(Source material Opens)

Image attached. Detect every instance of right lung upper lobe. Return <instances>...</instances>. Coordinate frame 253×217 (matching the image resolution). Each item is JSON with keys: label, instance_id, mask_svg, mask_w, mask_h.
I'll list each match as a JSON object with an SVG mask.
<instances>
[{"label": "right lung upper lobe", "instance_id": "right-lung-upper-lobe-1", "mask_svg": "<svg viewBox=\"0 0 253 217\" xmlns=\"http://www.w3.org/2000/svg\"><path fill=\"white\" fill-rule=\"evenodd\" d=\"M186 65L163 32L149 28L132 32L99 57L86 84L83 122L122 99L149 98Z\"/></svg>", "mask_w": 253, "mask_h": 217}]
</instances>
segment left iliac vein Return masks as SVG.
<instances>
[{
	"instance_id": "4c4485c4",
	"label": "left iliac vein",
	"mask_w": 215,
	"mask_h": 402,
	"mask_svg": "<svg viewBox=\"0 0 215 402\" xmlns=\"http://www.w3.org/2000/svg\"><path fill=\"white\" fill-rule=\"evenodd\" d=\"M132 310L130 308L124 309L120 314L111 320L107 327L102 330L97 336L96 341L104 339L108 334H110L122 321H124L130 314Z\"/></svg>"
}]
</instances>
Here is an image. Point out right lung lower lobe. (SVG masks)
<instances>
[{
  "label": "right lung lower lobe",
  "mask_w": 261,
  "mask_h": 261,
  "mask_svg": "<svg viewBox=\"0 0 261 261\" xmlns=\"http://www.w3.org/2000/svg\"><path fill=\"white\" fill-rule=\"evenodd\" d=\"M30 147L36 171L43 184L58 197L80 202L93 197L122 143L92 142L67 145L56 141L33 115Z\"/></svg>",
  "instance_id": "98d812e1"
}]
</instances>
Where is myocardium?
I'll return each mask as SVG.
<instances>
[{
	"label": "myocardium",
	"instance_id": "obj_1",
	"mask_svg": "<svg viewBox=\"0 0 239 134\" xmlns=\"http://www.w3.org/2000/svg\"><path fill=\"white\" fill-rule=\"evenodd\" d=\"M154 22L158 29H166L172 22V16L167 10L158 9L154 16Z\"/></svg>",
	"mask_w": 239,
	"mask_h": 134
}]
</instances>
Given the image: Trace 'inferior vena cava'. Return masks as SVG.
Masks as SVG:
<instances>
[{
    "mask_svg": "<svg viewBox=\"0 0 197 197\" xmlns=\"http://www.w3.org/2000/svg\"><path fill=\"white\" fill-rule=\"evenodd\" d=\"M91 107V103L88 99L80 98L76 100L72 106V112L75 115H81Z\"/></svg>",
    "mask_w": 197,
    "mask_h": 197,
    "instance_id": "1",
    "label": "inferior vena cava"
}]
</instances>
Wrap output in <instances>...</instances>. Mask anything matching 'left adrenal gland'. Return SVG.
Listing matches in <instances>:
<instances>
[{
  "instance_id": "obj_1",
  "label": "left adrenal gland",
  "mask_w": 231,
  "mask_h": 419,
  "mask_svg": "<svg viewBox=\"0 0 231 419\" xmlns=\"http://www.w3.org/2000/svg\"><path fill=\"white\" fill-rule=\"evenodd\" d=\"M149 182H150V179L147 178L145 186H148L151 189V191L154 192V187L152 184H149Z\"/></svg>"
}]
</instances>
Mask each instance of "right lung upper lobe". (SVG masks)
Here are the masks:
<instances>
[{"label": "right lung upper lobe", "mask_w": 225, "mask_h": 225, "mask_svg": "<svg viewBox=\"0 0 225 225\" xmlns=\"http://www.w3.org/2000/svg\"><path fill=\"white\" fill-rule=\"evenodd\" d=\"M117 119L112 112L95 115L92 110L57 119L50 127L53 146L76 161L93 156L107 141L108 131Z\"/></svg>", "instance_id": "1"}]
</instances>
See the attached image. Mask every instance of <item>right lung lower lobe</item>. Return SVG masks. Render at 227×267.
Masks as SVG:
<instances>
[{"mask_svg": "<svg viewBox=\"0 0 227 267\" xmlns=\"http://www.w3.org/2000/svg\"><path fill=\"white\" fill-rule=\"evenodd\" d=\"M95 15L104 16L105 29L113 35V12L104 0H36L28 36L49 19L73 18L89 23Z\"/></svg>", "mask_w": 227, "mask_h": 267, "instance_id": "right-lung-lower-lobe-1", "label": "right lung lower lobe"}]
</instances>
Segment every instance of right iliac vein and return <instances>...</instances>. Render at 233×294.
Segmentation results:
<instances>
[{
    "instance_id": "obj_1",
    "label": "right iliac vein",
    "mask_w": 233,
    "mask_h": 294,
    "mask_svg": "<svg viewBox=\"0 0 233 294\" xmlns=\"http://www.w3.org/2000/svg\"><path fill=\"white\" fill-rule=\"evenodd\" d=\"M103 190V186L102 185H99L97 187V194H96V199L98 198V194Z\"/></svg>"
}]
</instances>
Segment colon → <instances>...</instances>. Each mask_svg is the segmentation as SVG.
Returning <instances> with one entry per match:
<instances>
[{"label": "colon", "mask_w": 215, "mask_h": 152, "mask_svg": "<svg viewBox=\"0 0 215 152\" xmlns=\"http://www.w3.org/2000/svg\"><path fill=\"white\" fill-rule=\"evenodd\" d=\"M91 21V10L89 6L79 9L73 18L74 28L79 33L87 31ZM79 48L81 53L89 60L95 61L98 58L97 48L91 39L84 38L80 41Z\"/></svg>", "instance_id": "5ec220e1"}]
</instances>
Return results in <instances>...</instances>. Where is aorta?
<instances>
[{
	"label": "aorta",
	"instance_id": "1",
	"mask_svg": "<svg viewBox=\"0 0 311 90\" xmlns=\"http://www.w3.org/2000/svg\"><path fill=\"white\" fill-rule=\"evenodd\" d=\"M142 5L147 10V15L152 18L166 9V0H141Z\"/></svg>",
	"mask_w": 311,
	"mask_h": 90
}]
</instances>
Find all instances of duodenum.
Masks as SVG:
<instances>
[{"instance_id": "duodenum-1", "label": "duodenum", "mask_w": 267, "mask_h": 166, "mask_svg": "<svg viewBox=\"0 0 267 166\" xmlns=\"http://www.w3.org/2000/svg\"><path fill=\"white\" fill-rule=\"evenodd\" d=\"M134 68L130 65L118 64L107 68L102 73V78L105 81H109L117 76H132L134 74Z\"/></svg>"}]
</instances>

(Source material Closes)

Repeat the records above exactly, with nothing left out.

Image attached. Detect every instance of right lung upper lobe. Return <instances>...</instances>. Coordinate frame 253×217 (matching the image resolution). Each item is JSON with keys: label, instance_id, mask_svg, mask_w, mask_h.
I'll list each match as a JSON object with an SVG mask.
<instances>
[{"label": "right lung upper lobe", "instance_id": "right-lung-upper-lobe-1", "mask_svg": "<svg viewBox=\"0 0 253 217\" xmlns=\"http://www.w3.org/2000/svg\"><path fill=\"white\" fill-rule=\"evenodd\" d=\"M186 65L163 32L149 28L132 32L99 57L86 84L83 122L122 99L149 98Z\"/></svg>", "mask_w": 253, "mask_h": 217}]
</instances>
segment left iliac vein Return masks as SVG.
<instances>
[{
	"instance_id": "4c4485c4",
	"label": "left iliac vein",
	"mask_w": 215,
	"mask_h": 402,
	"mask_svg": "<svg viewBox=\"0 0 215 402\" xmlns=\"http://www.w3.org/2000/svg\"><path fill=\"white\" fill-rule=\"evenodd\" d=\"M132 310L130 308L124 309L120 314L111 320L107 327L102 330L97 336L96 341L104 339L108 334H110L122 321H124L130 314Z\"/></svg>"
}]
</instances>
Here is an image. Point out right lung lower lobe. (SVG masks)
<instances>
[{
  "label": "right lung lower lobe",
  "mask_w": 261,
  "mask_h": 261,
  "mask_svg": "<svg viewBox=\"0 0 261 261\" xmlns=\"http://www.w3.org/2000/svg\"><path fill=\"white\" fill-rule=\"evenodd\" d=\"M30 147L36 171L43 184L58 197L80 202L93 197L122 143L92 142L67 145L56 141L33 115Z\"/></svg>",
  "instance_id": "98d812e1"
}]
</instances>
Where is myocardium?
I'll return each mask as SVG.
<instances>
[{
	"label": "myocardium",
	"instance_id": "obj_1",
	"mask_svg": "<svg viewBox=\"0 0 239 134\" xmlns=\"http://www.w3.org/2000/svg\"><path fill=\"white\" fill-rule=\"evenodd\" d=\"M154 22L158 29H166L172 22V16L167 10L158 9L154 16Z\"/></svg>",
	"mask_w": 239,
	"mask_h": 134
}]
</instances>
Given the image: Trace 'inferior vena cava'. Return masks as SVG.
Masks as SVG:
<instances>
[{
    "mask_svg": "<svg viewBox=\"0 0 197 197\" xmlns=\"http://www.w3.org/2000/svg\"><path fill=\"white\" fill-rule=\"evenodd\" d=\"M91 107V103L88 99L80 98L76 100L72 106V112L75 115H81Z\"/></svg>",
    "mask_w": 197,
    "mask_h": 197,
    "instance_id": "1",
    "label": "inferior vena cava"
}]
</instances>
Wrap output in <instances>...</instances>. Mask anything matching 'left adrenal gland'. Return SVG.
Listing matches in <instances>:
<instances>
[{
  "instance_id": "obj_1",
  "label": "left adrenal gland",
  "mask_w": 231,
  "mask_h": 419,
  "mask_svg": "<svg viewBox=\"0 0 231 419\" xmlns=\"http://www.w3.org/2000/svg\"><path fill=\"white\" fill-rule=\"evenodd\" d=\"M149 182H150V179L147 178L145 186H148L151 189V191L154 192V187L152 184H149Z\"/></svg>"
}]
</instances>
Mask each instance of "right lung upper lobe". (SVG masks)
Here are the masks:
<instances>
[{"label": "right lung upper lobe", "mask_w": 225, "mask_h": 225, "mask_svg": "<svg viewBox=\"0 0 225 225\" xmlns=\"http://www.w3.org/2000/svg\"><path fill=\"white\" fill-rule=\"evenodd\" d=\"M117 119L112 112L95 115L92 110L57 119L50 127L53 146L76 161L93 156L107 141L108 131Z\"/></svg>", "instance_id": "1"}]
</instances>
See the attached image. Mask every instance of <item>right lung lower lobe</item>. Return SVG masks. Render at 227×267.
Masks as SVG:
<instances>
[{"mask_svg": "<svg viewBox=\"0 0 227 267\" xmlns=\"http://www.w3.org/2000/svg\"><path fill=\"white\" fill-rule=\"evenodd\" d=\"M95 15L104 16L105 29L113 35V12L104 0H36L28 36L49 19L73 18L89 23Z\"/></svg>", "mask_w": 227, "mask_h": 267, "instance_id": "right-lung-lower-lobe-1", "label": "right lung lower lobe"}]
</instances>
Segment every instance of right iliac vein and return <instances>...</instances>. Render at 233×294.
Segmentation results:
<instances>
[{
    "instance_id": "obj_1",
    "label": "right iliac vein",
    "mask_w": 233,
    "mask_h": 294,
    "mask_svg": "<svg viewBox=\"0 0 233 294\" xmlns=\"http://www.w3.org/2000/svg\"><path fill=\"white\" fill-rule=\"evenodd\" d=\"M103 190V186L102 185H99L97 187V194H96V199L98 198V194Z\"/></svg>"
}]
</instances>
Segment colon → <instances>...</instances>. Each mask_svg is the segmentation as SVG.
Returning <instances> with one entry per match:
<instances>
[{"label": "colon", "mask_w": 215, "mask_h": 152, "mask_svg": "<svg viewBox=\"0 0 215 152\" xmlns=\"http://www.w3.org/2000/svg\"><path fill=\"white\" fill-rule=\"evenodd\" d=\"M91 21V10L89 6L79 9L73 18L74 28L79 33L87 31ZM79 48L81 53L89 60L95 61L98 58L97 48L91 39L84 38L80 41Z\"/></svg>", "instance_id": "5ec220e1"}]
</instances>
Return results in <instances>...</instances>. Where is aorta?
<instances>
[{
	"label": "aorta",
	"instance_id": "1",
	"mask_svg": "<svg viewBox=\"0 0 311 90\" xmlns=\"http://www.w3.org/2000/svg\"><path fill=\"white\" fill-rule=\"evenodd\" d=\"M142 5L147 10V15L152 18L166 9V0H141Z\"/></svg>",
	"mask_w": 311,
	"mask_h": 90
}]
</instances>
Find all instances of duodenum.
Masks as SVG:
<instances>
[{"instance_id": "duodenum-1", "label": "duodenum", "mask_w": 267, "mask_h": 166, "mask_svg": "<svg viewBox=\"0 0 267 166\" xmlns=\"http://www.w3.org/2000/svg\"><path fill=\"white\" fill-rule=\"evenodd\" d=\"M134 68L130 65L118 64L107 68L102 73V78L105 81H109L117 76H132L134 74Z\"/></svg>"}]
</instances>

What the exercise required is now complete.